Processo nº 275/2017 Data: 27.04.2017
(Autos de recurso penal)
Assuntos : Crime de “burla”.
Elementos.
“Erro notório na apreciação da prova”.
”Contradição insanável da fundamentação”.
Reenvio.
SUMÁRIO
1. A construção do crime de “burla” supõe a concorrência de vários elementos típicos: (1) o uso de erro ou engano sobre os factos, astuciosamente provocado; (2) a fim de determinar outrem à prática de actos que lhe causam, ou a terceiro, prejuízo patrimonial – (elementos objectivos) – e, por fim, (3) a intenção do agente de obter para si ou terceiro um enriquecimento ilegítimo (elemento subjectivo).

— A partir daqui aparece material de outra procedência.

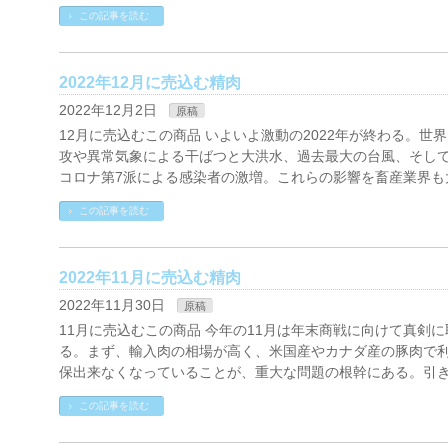
この記事を読む
2022年12月に売込む精肉
2022年12月2日
原稿
12月に売込むこの商品 いよいよ激動の2022年が終わる。世
攻や異常気象による干ばつと大洪水、過去最大の台風、そし
コロナ第7派による感染者の激増。これらの影響を畜産業界も
この記事を読む
2022年11月に売込む精肉
2022年11月30日
原稿
11月に売込むこの商品 今年の11月は年末商戦に向けて真剣
る。まず、輸入肉の相場が高く、米国産やカナダ産の豚肉で
保出来なくなっていることが、重大な問題の根幹にある。引き
この記事を読む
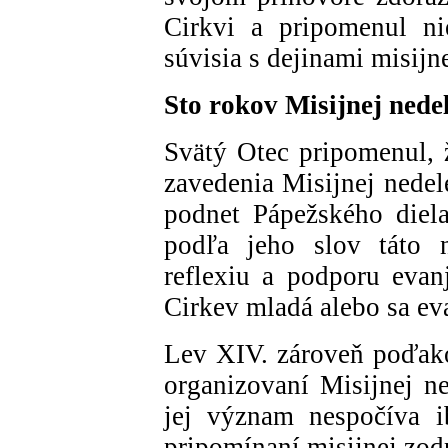
Cirkvi a pripomenul ni
súvisia s dejinami misijne
Sto rokov Misijnej nede
Svätý Otec pripomenul, 
zavedenia Misijnej nedel
podnet Pápežského diela 
podľa jeho slov táto n
reflexiu a podporu evanj
Cirkev mladá alebo sa ev
Lev XIV. zároveň poďako
organizovaní Misijnej ne
jej význam nespočíva i
pripomínaní misijnej zod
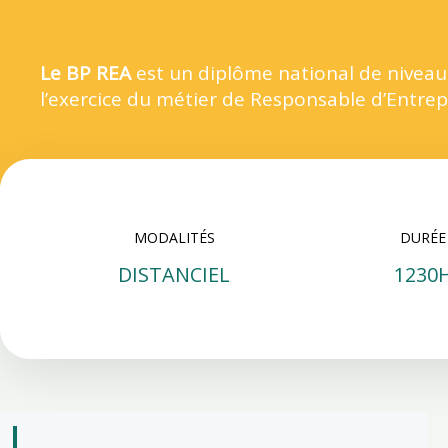
Le BP REA
est un diplôme national de niveau 
l’exercice du métier de Responsable d’Entrepr
MODALITÉS
DURÉE
DISTANCIEL
1230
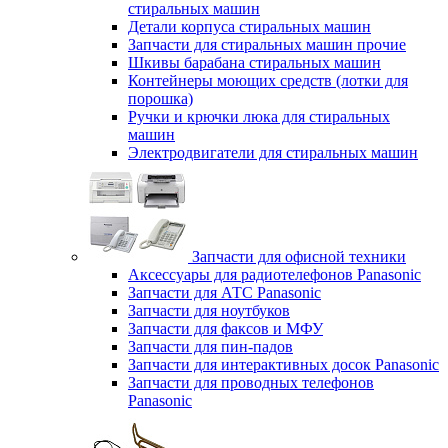
стиральных машин
Детали корпуса стиральных машин
Запчасти для стиральных машин прочие
Шкивы барабана стиральных машин
Контейнеры моющих средств (лотки для
порошка)
Ручки и крючки люка для стиральных
машин
Электродвигатели для стиральных машин
Запчасти для офисной техники
Аксессуары для радиотелефонов Panasonic
Запчасти для АТС Panasonic
Запчасти для ноутбуков
Запчасти для факсов и МФУ
Запчасти для пин-падов
Запчасти для интерактивных досок Panasonic
Запчасти для проводных телефонов
Panasonic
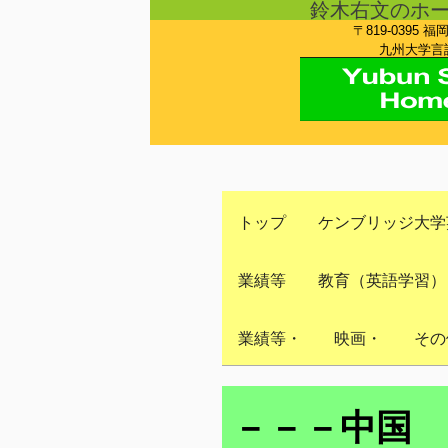
鈴木右文のホ
〒819-0395 福
九州大学言語
トップ
ケンブリッジ大学
業績等
教育（英語学習）
業績等・
映画・
その
－－－中国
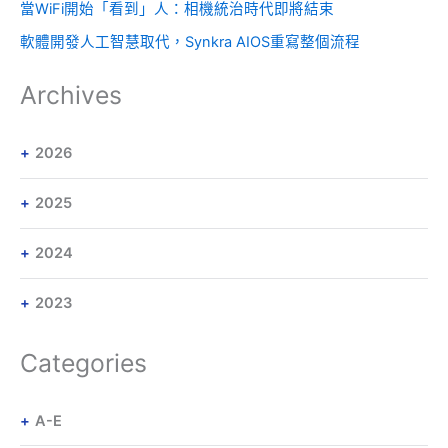
當WiFi開始「看到」人：相機統治時代即將結束
軟體開發人工智慧取代，Synkra AIOS重寫整個流程
Archives
2026
2025
2024
2023
Categories
A-E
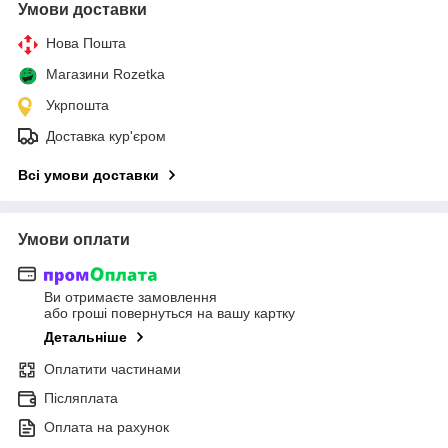
Умови доставки
Нова Пошта
Магазини Rozetka
Укрпошта
Доставка кур'єром
Всі умови доставки
Умови оплати
Ви отримаєте замовлення
або гроші повернуться на вашу картку
Детальніше
Оплатити частинами
Післяплата
Оплата на рахунок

Impõe-se, assim, num primeiro momento, a verificação de uma conduta (intencional) astuciosa que induza directamente em erro ou engano o lesado, e, num segundo momento, a verificação de um enriquecimento ilegítimo de que resulte prejuízo patrimonial do sujeito passivo ou de terceiro.
O que caracteriza o crime de “burla” é a acção do agente que, astuciosamente, provoca no sujeito passivo erro ou engano sobre quaisquer factos, e assim determina que o mesmo pratique actos que causem prejuízo a ele ou a outra pessoa.
Por erro deve entender-se a falsa (ou a nenhuma) representação da realidade concreta, a funcionar como vício influenciador do consentimento ou da aquiescência da vítima.
É usada astúcia quando os factos invocados dão a uma falsidade a aparência de verdade, ou quando o burlão altera ou dissimula factos verdadeiros, e (actuando com destreza) pretende enganar e surpreender a boa fé do burlado, de forma a convencê-lo a praticar actos em prejuízo do seu património ou de terceiro.
2. O “erro notório na apreciação da prova” apenas existe quando se dão como provados factos incompatíveis entre si, isto é, que o que se teve como provado ou não provado está em desconformidade com o que realmente se provou, ou que se retirou de um facto tido como provado uma conclusão logicamente inaceitável. O erro existe também quando se violam as regras sobre o valor da prova vinculada, as regras de experiência ou as legis artis. Tem de ser um erro ostensivo, de tal modo evidente que não passa despercebido ao comum dos observadores.
3. Existe “contradição insanável da fundamentação” quando se constata incompatibilidade, não ultrapassável, entre os factos provados, entre estes e os não provados ou entre a fundamentação probatória e a decisão.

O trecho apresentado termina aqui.